[Opening Entries supplied section]

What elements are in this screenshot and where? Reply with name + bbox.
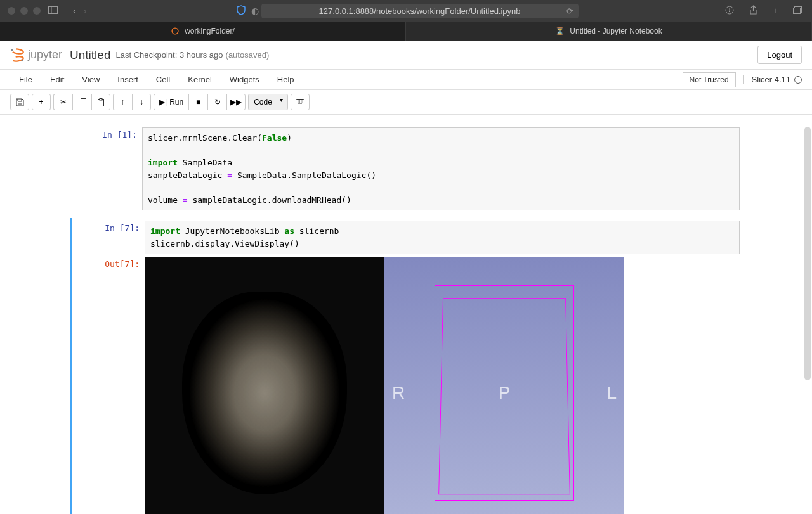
toolbar: + ✂ ↑ ↓ ▶| Run ■ ↻ ▶▶ Code	[0, 90, 812, 115]
jupyter-header: jupyter Untitled Last Checkpoint: 3 hour…	[0, 41, 812, 70]
svg-point-5	[172, 28, 178, 34]
svg-point-9	[22, 59, 23, 61]
browser-tabs: workingFolder/ ⏳ Untitled - Jupyter Note…	[0, 22, 812, 41]
svg-rect-4	[794, 8, 801, 14]
input-prompt: In [1]:	[72, 127, 142, 210]
restart-button[interactable]: ↻	[207, 94, 226, 110]
checkpoint-text: Last Checkpoint: 3 hours ago	[115, 50, 223, 60]
save-icon	[16, 98, 24, 106]
svg-point-8	[11, 49, 13, 51]
forward-button[interactable]: ›	[81, 3, 89, 18]
arrow-down-icon: ↓	[140, 98, 143, 106]
code-cell-selected[interactable]: In [7]: import JupyterNotebooksLib as sl…	[70, 218, 742, 257]
axis-label-p: P	[499, 383, 511, 403]
input-prompt: In [7]:	[75, 221, 145, 254]
tab-label: workingFolder/	[185, 27, 235, 35]
kernel-status-icon	[794, 76, 802, 84]
kernel-label: Slicer 4.11	[752, 75, 790, 84]
new-tab-icon[interactable]: +	[770, 3, 780, 18]
save-button[interactable]	[10, 94, 29, 110]
paste-button[interactable]	[91, 94, 110, 110]
notebook-content: In [1]: slicer.mrmlScene.Clear(False) im…	[70, 115, 742, 514]
svg-rect-11	[81, 98, 86, 105]
browser-chrome: ‹ › ◐ 127.0.0.1:8888/notebooks/workingFo…	[0, 0, 812, 22]
maximize-window-button[interactable]	[33, 7, 41, 15]
slicer-view-output: B: MRHead R P L	[145, 257, 624, 514]
trust-badge[interactable]: Not Trusted	[683, 72, 736, 87]
window-controls	[8, 7, 41, 15]
menu-kernel[interactable]: Kernel	[179, 71, 221, 88]
jupyter-logo-icon	[10, 48, 24, 63]
scrollbar[interactable]	[804, 127, 811, 380]
notebook-title[interactable]: Untitled	[70, 48, 110, 62]
autosave-text: (autosaved)	[226, 50, 270, 60]
code-cell[interactable]: In [1]: slicer.mrmlScene.Clear(False) im…	[70, 125, 742, 213]
output-prompt: Out[7]:	[75, 257, 145, 514]
jupyter-logo[interactable]: jupyter	[10, 48, 62, 63]
step-forward-icon: ▶|	[159, 98, 167, 106]
reload-icon[interactable]: ⟳	[566, 6, 573, 16]
command-palette-button[interactable]	[291, 94, 310, 110]
menu-insert[interactable]: Insert	[108, 71, 147, 88]
svg-rect-13	[100, 98, 102, 100]
fast-forward-icon: ▶▶	[230, 98, 242, 106]
run-label: Run	[169, 98, 183, 106]
browser-tab-folder[interactable]: workingFolder/	[0, 22, 406, 41]
tab-label: Untitled - Jupyter Notebook	[570, 27, 662, 35]
restart-icon: ↻	[214, 98, 221, 106]
menu-bar: File Edit View Insert Cell Kernel Widget…	[0, 70, 812, 90]
menu-view[interactable]: View	[73, 71, 108, 88]
url-text: 127.0.0.1:8888/notebooks/workingFolder/U…	[319, 6, 521, 16]
add-cell-button[interactable]: +	[32, 94, 51, 110]
close-window-button[interactable]	[8, 7, 15, 15]
menu-edit[interactable]: Edit	[41, 71, 73, 88]
keyboard-icon	[296, 99, 304, 105]
menu-file[interactable]: File	[10, 71, 41, 88]
svg-point-6	[11, 48, 23, 54]
cell-output: B: MRHead R P L	[145, 257, 740, 514]
downloads-icon[interactable]	[723, 3, 737, 19]
volume-3d-view: R P L	[384, 257, 624, 514]
plus-icon: +	[39, 98, 43, 106]
browser-tab-notebook[interactable]: ⏳ Untitled - Jupyter Notebook	[406, 22, 812, 41]
svg-rect-0	[49, 7, 58, 14]
jupyter-tab-icon	[171, 27, 180, 35]
interrupt-button[interactable]: ■	[188, 94, 207, 110]
sidebar-toggle-icon[interactable]	[46, 3, 60, 18]
tabs-overview-icon[interactable]	[790, 3, 804, 18]
move-down-button[interactable]: ↓	[132, 94, 151, 110]
cell-output-row: Out[7]: B: MRHead R P L	[70, 257, 742, 514]
cell-type-select[interactable]: Code	[248, 94, 288, 110]
share-icon[interactable]	[747, 3, 760, 19]
back-button[interactable]: ‹	[70, 3, 79, 18]
logout-button[interactable]: Logout	[757, 46, 802, 64]
jupyter-app: jupyter Untitled Last Checkpoint: 3 hour…	[0, 41, 812, 514]
hourglass-icon: ⏳	[555, 27, 565, 35]
stop-icon: ■	[196, 98, 200, 106]
kernel-name[interactable]: Slicer 4.11	[743, 75, 802, 84]
jupyter-wordmark: jupyter	[28, 48, 62, 61]
copy-button[interactable]	[72, 94, 91, 110]
run-button[interactable]: ▶| Run	[154, 94, 188, 110]
restart-run-all-button[interactable]: ▶▶	[226, 94, 246, 110]
slice-view: B: MRHead	[145, 257, 384, 514]
scissors-icon: ✂	[60, 98, 67, 106]
brain-slice-image	[182, 292, 347, 494]
axis-label-l: L	[606, 383, 617, 403]
menu-widgets[interactable]: Widgets	[221, 71, 268, 88]
shield-icon[interactable]	[233, 3, 249, 20]
axis-label-r: R	[392, 383, 405, 403]
paste-icon	[97, 98, 105, 106]
reader-mode-icon[interactable]: ◐	[249, 3, 261, 18]
arrow-up-icon: ↑	[121, 98, 125, 106]
url-bar[interactable]: 127.0.0.1:8888/notebooks/workingFolder/U…	[261, 4, 579, 18]
copy-icon	[79, 98, 86, 106]
move-up-button[interactable]: ↑	[113, 94, 132, 110]
minimize-window-button[interactable]	[20, 7, 28, 15]
cell-editor[interactable]: slicer.mrmlScene.Clear(False) import Sam…	[142, 127, 740, 210]
cell-editor[interactable]: import JupyterNotebooksLib as slicernb s…	[145, 221, 740, 254]
menu-help[interactable]: Help	[268, 71, 303, 88]
menu-cell[interactable]: Cell	[147, 71, 179, 88]
cut-button[interactable]: ✂	[53, 94, 72, 110]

[Closing Entries supplied section]

* What you will do
Find the word "JupyterNotebooksLib" in the entries and show each line where it is found.

* Exercise response
code-cell-selected[interactable]: In [7]: import JupyterNotebooksLib as sl…	[70, 218, 742, 257]
cell-editor[interactable]: import JupyterNotebooksLib as slicernb s…	[145, 221, 740, 254]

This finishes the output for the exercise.